* Activity *
Please write out, exactly, every line of the listing from its first line through the one that includes "là bộ điều khiển hiệu suất 88 phím được".

* Data section *
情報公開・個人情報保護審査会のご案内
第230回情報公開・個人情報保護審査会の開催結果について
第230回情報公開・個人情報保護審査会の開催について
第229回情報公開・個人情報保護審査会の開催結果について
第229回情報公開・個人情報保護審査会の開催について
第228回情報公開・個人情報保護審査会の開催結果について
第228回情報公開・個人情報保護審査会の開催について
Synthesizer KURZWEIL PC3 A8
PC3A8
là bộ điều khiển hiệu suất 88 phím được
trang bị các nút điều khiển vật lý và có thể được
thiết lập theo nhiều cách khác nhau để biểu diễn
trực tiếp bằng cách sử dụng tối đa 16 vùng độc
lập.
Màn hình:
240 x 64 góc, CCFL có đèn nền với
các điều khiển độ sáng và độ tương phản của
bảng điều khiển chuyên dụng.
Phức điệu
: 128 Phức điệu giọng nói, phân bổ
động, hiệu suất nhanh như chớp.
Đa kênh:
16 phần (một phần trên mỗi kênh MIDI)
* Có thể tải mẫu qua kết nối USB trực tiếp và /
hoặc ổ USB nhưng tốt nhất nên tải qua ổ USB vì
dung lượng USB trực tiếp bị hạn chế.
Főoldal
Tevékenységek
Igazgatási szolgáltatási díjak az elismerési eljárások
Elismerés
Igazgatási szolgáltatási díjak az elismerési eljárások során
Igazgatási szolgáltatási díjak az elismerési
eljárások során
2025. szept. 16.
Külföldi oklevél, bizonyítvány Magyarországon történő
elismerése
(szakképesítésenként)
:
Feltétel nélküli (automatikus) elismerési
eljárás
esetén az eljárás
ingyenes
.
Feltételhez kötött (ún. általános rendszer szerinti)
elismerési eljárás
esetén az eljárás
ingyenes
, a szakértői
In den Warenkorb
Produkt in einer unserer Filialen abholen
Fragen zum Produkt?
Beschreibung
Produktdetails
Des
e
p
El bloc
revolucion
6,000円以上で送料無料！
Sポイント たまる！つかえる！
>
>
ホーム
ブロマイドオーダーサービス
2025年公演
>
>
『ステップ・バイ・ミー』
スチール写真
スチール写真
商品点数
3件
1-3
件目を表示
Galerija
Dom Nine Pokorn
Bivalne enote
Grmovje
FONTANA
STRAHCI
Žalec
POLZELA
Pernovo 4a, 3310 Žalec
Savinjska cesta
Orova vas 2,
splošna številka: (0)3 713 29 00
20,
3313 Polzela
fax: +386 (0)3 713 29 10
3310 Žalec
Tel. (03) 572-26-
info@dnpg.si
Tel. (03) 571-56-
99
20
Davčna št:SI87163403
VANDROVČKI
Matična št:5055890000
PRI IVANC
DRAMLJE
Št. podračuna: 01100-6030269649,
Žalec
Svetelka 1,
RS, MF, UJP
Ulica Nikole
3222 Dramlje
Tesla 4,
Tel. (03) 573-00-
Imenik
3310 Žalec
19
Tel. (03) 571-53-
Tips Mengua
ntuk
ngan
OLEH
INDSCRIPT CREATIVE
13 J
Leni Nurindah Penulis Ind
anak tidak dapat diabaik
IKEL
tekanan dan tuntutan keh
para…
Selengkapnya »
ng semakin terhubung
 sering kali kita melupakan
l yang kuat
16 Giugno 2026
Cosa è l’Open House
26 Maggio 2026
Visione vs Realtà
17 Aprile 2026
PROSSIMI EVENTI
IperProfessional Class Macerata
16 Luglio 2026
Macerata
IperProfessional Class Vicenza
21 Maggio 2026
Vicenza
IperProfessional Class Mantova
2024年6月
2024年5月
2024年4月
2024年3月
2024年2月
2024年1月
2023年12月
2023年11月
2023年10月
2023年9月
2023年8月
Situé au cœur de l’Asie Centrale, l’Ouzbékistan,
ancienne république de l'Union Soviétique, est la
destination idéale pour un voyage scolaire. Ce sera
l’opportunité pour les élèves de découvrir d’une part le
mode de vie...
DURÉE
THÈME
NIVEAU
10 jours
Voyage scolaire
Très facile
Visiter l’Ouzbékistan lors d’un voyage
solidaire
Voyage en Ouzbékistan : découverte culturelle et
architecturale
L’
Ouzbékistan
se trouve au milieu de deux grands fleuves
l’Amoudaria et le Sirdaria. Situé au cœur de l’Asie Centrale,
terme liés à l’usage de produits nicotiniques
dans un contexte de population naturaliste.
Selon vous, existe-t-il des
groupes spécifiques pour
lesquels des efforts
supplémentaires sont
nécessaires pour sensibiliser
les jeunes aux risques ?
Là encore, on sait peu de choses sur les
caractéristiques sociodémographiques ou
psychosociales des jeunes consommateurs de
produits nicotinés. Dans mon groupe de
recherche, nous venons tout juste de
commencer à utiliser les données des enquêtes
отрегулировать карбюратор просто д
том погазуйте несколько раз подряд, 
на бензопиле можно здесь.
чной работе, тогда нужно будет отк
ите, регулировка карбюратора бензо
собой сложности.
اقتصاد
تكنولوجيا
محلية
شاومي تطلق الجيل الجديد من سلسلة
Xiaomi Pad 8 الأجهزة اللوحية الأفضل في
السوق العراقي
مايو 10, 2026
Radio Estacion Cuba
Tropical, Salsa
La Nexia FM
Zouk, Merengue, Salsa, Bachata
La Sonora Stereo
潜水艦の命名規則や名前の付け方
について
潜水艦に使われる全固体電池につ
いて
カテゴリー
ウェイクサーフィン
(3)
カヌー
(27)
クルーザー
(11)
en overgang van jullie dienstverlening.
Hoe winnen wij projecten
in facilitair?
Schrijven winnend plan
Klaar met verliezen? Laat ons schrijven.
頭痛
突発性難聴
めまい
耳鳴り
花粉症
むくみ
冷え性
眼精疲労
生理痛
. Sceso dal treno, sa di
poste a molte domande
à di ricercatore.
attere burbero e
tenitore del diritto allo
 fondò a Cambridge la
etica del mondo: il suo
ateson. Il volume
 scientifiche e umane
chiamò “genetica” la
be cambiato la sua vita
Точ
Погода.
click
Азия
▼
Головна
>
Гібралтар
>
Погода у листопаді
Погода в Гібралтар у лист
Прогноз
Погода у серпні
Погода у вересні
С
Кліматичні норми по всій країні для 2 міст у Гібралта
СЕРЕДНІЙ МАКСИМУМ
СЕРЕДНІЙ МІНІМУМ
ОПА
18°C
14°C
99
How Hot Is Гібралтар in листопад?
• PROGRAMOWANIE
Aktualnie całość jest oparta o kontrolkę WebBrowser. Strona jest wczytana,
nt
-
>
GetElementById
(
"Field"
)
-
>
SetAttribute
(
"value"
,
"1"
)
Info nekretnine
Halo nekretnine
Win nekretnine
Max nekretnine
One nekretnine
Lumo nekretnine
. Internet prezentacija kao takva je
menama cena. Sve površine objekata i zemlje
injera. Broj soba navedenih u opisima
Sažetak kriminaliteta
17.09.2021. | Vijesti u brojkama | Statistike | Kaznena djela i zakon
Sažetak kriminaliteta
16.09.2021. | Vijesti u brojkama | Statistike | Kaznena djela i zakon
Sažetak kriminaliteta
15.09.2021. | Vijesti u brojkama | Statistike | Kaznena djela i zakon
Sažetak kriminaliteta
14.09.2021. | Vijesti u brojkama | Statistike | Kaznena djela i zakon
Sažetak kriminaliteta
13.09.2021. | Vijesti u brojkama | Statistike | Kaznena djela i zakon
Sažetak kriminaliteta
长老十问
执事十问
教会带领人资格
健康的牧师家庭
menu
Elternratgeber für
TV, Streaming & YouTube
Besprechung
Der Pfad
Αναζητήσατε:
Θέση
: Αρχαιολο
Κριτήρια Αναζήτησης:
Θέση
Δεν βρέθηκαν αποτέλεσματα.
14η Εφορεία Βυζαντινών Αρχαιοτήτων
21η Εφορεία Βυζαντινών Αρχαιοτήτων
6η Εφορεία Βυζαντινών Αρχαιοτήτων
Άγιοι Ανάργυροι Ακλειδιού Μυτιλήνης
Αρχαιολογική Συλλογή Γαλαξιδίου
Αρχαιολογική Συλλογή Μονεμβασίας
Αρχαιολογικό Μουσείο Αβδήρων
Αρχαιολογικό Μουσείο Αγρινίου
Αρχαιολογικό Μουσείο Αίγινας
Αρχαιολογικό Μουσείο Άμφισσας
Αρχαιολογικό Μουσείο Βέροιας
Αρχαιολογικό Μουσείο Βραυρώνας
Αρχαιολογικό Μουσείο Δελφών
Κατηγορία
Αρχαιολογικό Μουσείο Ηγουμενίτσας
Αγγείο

* Result *
情報公開・個人情報保護審査会のご案内
第230回情報公開・個人情報保護審査会の開催結果について
第230回情報公開・個人情報保護審査会の開催について
第229回情報公開・個人情報保護審査会の開催結果について
第229回情報公開・個人情報保護審査会の開催について
第228回情報公開・個人情報保護審査会の開催結果について
第228回情報公開・個人情報保護審査会の開催について
Synthesizer KURZWEIL PC3 A8
PC3A8
là bộ điều khiển hiệu suất 88 phím được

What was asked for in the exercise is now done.